Particular / NServiceBus.Transport.AzureServiceBus

Azure Service Bus transport
Other
22 stars 19 forks source link

Add support for cross-topic subscriptions. #511

Open marcselis opened 2 years ago

marcselis commented 2 years ago

We would like to have it possible for an endpoint to subscribe to events that are published in another topic than the topic the endpoint is using.

Motivation: We do not have a dedicated NSB Operations team in our company, as we have a number of independent devops squads, that monitor their own NServiceBus endpoints. As our business is dealing with highly sensitive (personal & wages) data and ServiceControl & ServicePulse are lacking fine grained security which could limit what endpoints & (failed)messages a user can see and act upon, we can not use a single ServiceControl, Audit & Monitor set-up to monitor all NSB endpoints. (See also ServicePulse issue #453) At the moment we standardized on SQL Transport, and each of our squads have a dedicated schema in a single central NSB database, and in each schema, a dedicated ServiceControl, Audit & Monitor instance is installed that the squad uses to monitor its own endpoints. Cross squad communication is easy in SQL Transport:

We now have a number of new applications that are hosted in Azure that want to use the Azure Service Bus transport. So we would like to replicate our current SQL set-up to Azure Service Bus. We discussed this with Particular Support (see support case #00063703) and together we came up with a single Azure ServiceBus namespace with a separate topic for each of the squads, again having its own ServiceControl, Audit & Monitoring instance for each squad to monitor its own endpoints. This set-up works more or less:

All of our squads use a in-house built framework to configure NSB and in there we managed to write code to create cross-topic subscribtions directly in ASB using the ASB client that is referenced in the NSB ASB Transport, but this is not very sustainable. For example, in the latest version of the NSB ASB Transport, you switched from the Microsoft.Azure.ServiceBus package to Azure.Messaging.ServiceBus, which broke our code when upgrading to the latest version of the ASB Transport.

But more important: we are also trying to set-up a router to allow communication between the on-premise SQL transport and the ASB transport and there we are totally stuck:

SzymonPobiega commented 2 years ago

Hi @marcselis

If I understand correctly it is possible to achieve your goal with the current version of the router. Here is a draft PR that modifies the SQL Switch sample to route between ASB topics within the same namespace and a SQL transport. It uses a single instance of the Router with three interfaces.

marcselis commented 2 years ago

ok, but that still leaves the problem that an endpoint in an ASB namespace cannot subscribe to messages published by another endpoint in the same ASB namespace but using another topic to publish its messages. Technically this is perfectly possible, as in the ASB portal there is no "link" between a queue and a topic. You just create a subscription in on a topic and configure it to forward to any queue you want.

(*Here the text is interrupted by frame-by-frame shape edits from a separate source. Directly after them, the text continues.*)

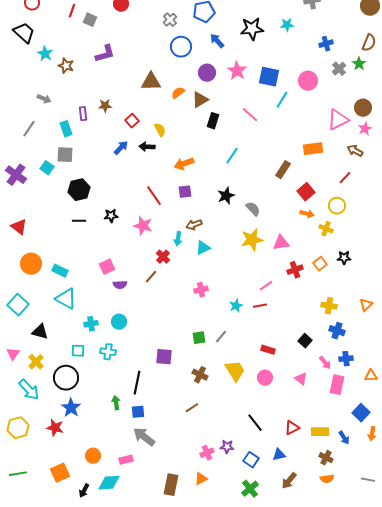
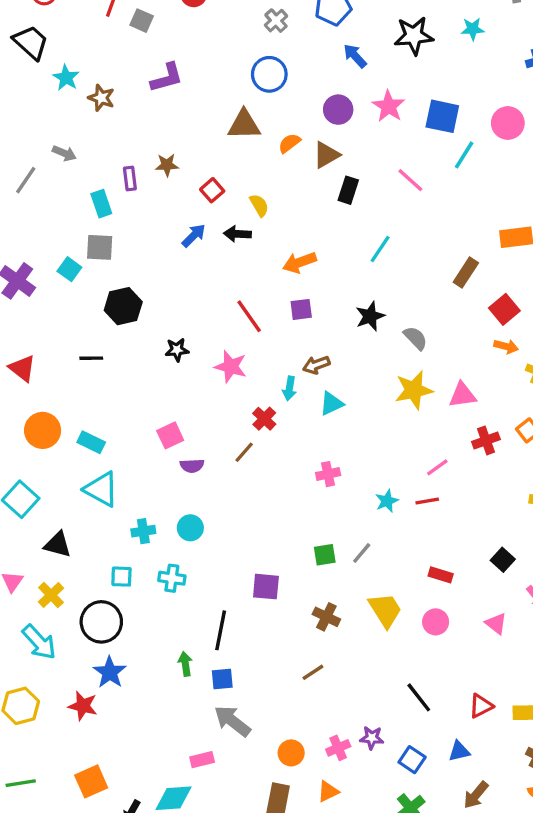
blue circle: (181, 47) -> (269, 74), moved
gray line: (29, 129) -> (26, 180), moved
black line: (79, 221) -> (91, 358), moved
orange circle: (93, 456) -> (291, 753), moved

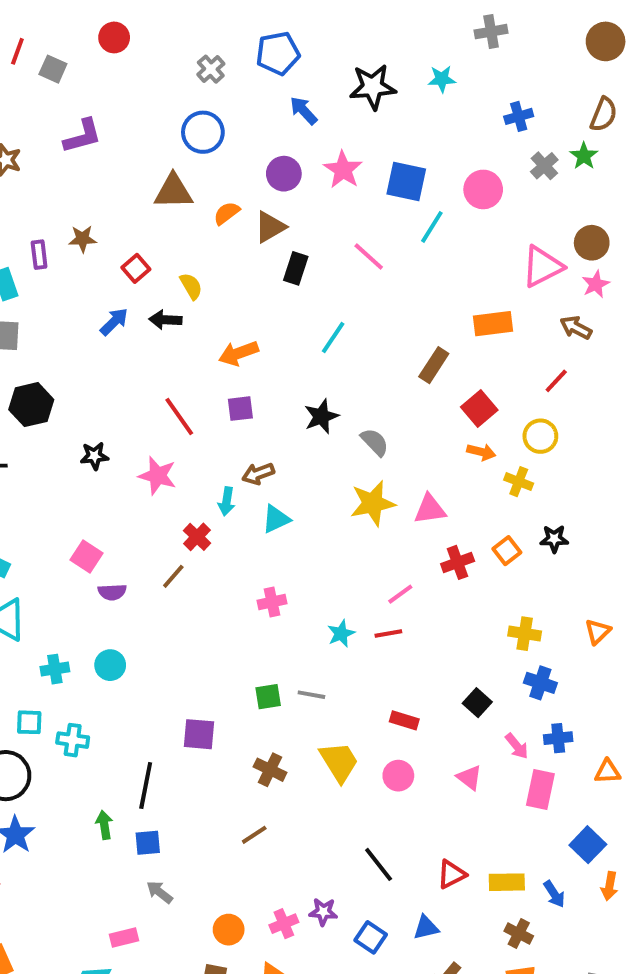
pink square: (170, 435) -> (86, 557), turned -32
gray line: (362, 553) -> (311, 695), turned 60
cyan cross: (172, 578) -> (73, 740), moved
gray arrow: (232, 721) -> (160, 892), size x0.6

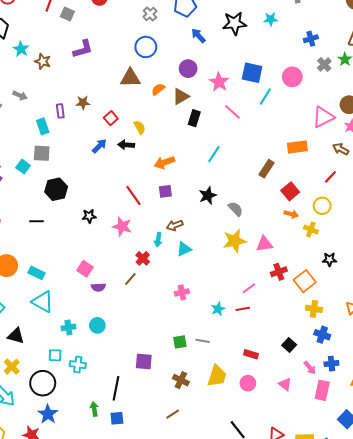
pink star: (343, 170) -> (219, 82), moved
orange square: (507, 551) -> (305, 281), moved, size x1.5
yellow trapezoid: (339, 762) -> (217, 376), turned 50

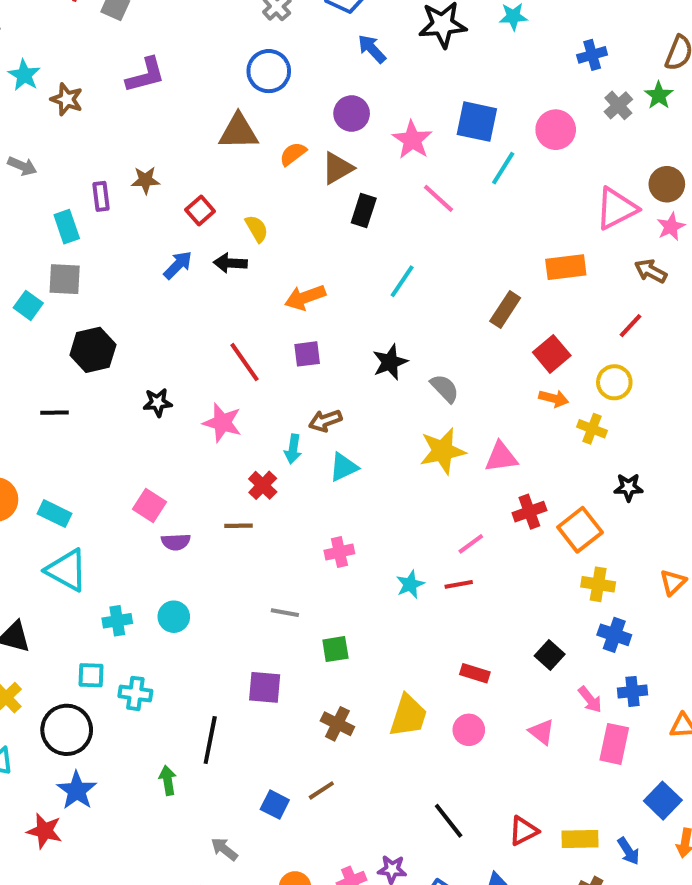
brown line: (130, 279) -> (238, 526), turned 48
gray line: (203, 341) -> (285, 613), moved
blue square: (117, 418) -> (275, 805), moved, turned 32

SzymonPobiega commented 2 years ago

ok, but that still leaves the problem that an endpoint in an ASB namespace cannot subscribe to messages published by another endpoint in the same ASB namespace but using another topic to publish its messages.

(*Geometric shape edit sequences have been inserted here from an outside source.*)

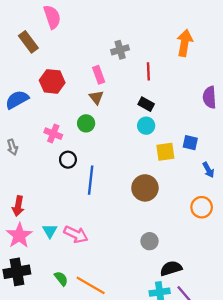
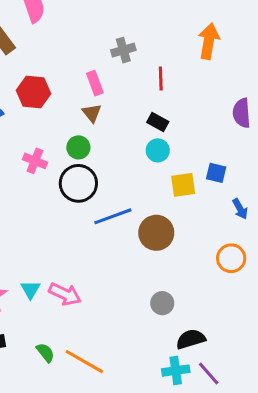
black circle: (68, 160) -> (78, 183), moved, size x1.6
blue line: (91, 180) -> (113, 216), moved, turned 64

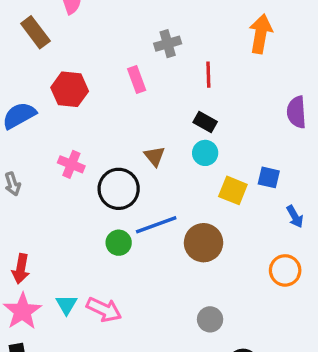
brown triangle: (92, 113) -> (155, 156), moved
green circle: (78, 147) -> (119, 243), moved
yellow square: (183, 185) -> (233, 190), turned 30

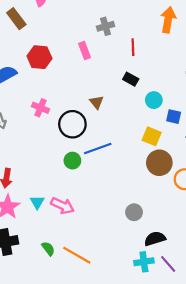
cyan circle: (205, 153) -> (154, 100), moved
yellow square: (233, 190) -> (152, 136), moved
brown circle: (204, 243) -> (159, 163), moved

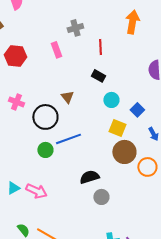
cyan circle: (154, 100) -> (111, 100), moved
blue square: (174, 117) -> (137, 110), turned 32
cyan triangle: (37, 202) -> (13, 188), turned 32
black semicircle: (155, 239) -> (89, 177), moved

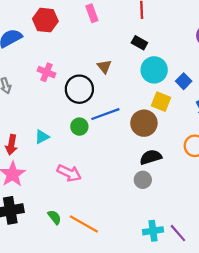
cyan circle: (111, 100) -> (154, 70), size x1.5
brown circle: (124, 152) -> (144, 123), moved
black semicircle: (89, 177) -> (151, 157), moved
cyan triangle: (13, 188) -> (42, 137), moved

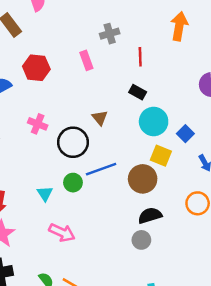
cyan triangle: (42, 137) -> (45, 194), moved, turned -35

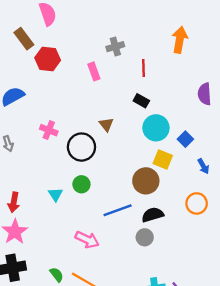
red hexagon: (36, 68) -> (48, 59), moved
blue line: (101, 169) -> (118, 210), moved
pink arrow: (62, 233) -> (87, 240), moved

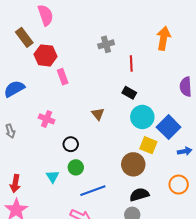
pink rectangle: (94, 71) -> (63, 77), moved
blue square: (185, 139) -> (169, 127), size x1.6
black circle: (81, 147) -> (71, 144), moved, size x0.6
blue arrow: (203, 166) -> (185, 151), turned -72
blue line: (118, 210) -> (93, 191), moved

That's what that sample solves, via the router.

marcselis commented 2 years ago

To me that feels like using a canon to shoot a fly. As I explained in the router issue, we currently have 3 or 4 topics in the same namespace, but that number will organically grow to 20+ in the next few years. Everytime a new topic is added, we would need to change, test & redeploy our router to support routing messages between the new and all other topics.
All to get something to work that already works when using ASB directly: If I go to the Azure portal and manually create a new subscription in topic A and point it to the receiving queue of an endpoint that is using topic B, it works. No router required. It would be really nice if the NSB ASB transport could support that out of the box, so that we don't need to create the subscriptions manually and use the router for what it does best: routing between different transports. I'm a huge fan of NServiceBus, but I'm having a hard time convincing my colleagues to use it, instead of directly using the ASB API as they currently do. They only see what it can't do, and not (yet) the huge benefits they get in return...

SzymonPobiega commented 2 years ago

I see your point. I looked at the command line tool for the ASB transport and it seems that it would be possible to use it achieve your goal.

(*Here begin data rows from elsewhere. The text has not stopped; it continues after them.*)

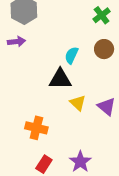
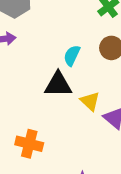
yellow triangle: (78, 103) -> (90, 101), moved

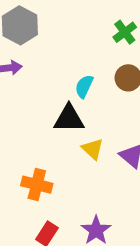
yellow triangle: (90, 101) -> (93, 149), moved

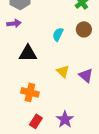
black triangle: (69, 119) -> (28, 53), moved

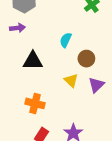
brown circle: (84, 29) -> (86, 59), moved
purple triangle: (86, 75) -> (96, 85), turned 35

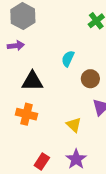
yellow triangle: (71, 80) -> (74, 125), moved
orange cross: (35, 103) -> (26, 114), moved

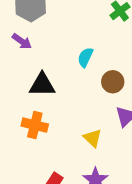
purple arrow: (16, 46) -> (22, 41), turned 42

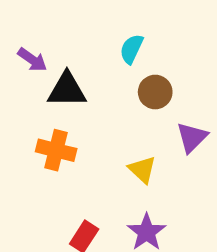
purple arrow: (22, 41) -> (32, 60), moved
brown circle: (113, 82) -> (155, 92), moved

The subscribe command implemented in this class allows to pass the name of the topic. With this method you can subscribe an endpoint to an event published on a different topic that endpoint's own topic.

We recommend to always script the subscriptions for production deployment and not rely on the auto-subscribe capability so that should not add any complexity to your deployment. The reason for this recommendations is the unpredictable nature of auto-subscribe.

marcselis commented 2 years ago

Thanks, that will definitely help.

I've read the recommendation of not relying on the auto-subscribe & auto queue creation capabilities, but so far we have been using it for the deployment of all of our endpoints without any problems. I can relate to the fact that it makes things more explicit and is more secure as your endpoints don't need admin rights to create tables or queues. But it complicates the deploy a lot in the sense that in order to deploy an endpoint correctly, you also need to know if the endpoint is processing new event types, because then you also also need to create the new subscriptions. Failing to do so won't crash your endpoint, it will just not receive those new events. And that is much harder to detect! It is very difficult to find out what events have been missed and get them republished without any consequences for other subscribers that did process them. That is the main reason why we still rely on the auto* capabilities.

SzymonPobiega commented 2 years ago

@marcselis I understand. I labeled it as a candidate for future enhancement release. That does not mean that we'll handle it in the very next minor release -- this is still a subject for prioritization done by the team that works on the release.

Regarding the missing events, I think this topic is also very interesting. If I understand you correctly, the missing thing is a mechanism that would ensure that every subscriber that needs to process the event is subscribed when the publisher starts publishing the events. Let me validate if I understand the scenario correctly.

Suppose there is an endpoint that processes DoSomething commands and updates it database. Let's call it A. At some point in time the team responsible for the endpoint A decides that it grew to big and wants to split the responsibility for the DoSomething command into three parts:

From the outside the work that needs to be done did not change, it has just been split into three parts.

So in that case when the change is going to be deployed, I need:

Now, if the second step (subscription) failed silently then either B or C or both will skip some events and it will be very hard to publish them retroactively.

Does my description reflect well the reality of the problems you are facing?

marcselis commented 2 years ago

That is a good example, but it doesn't have to be that complicated.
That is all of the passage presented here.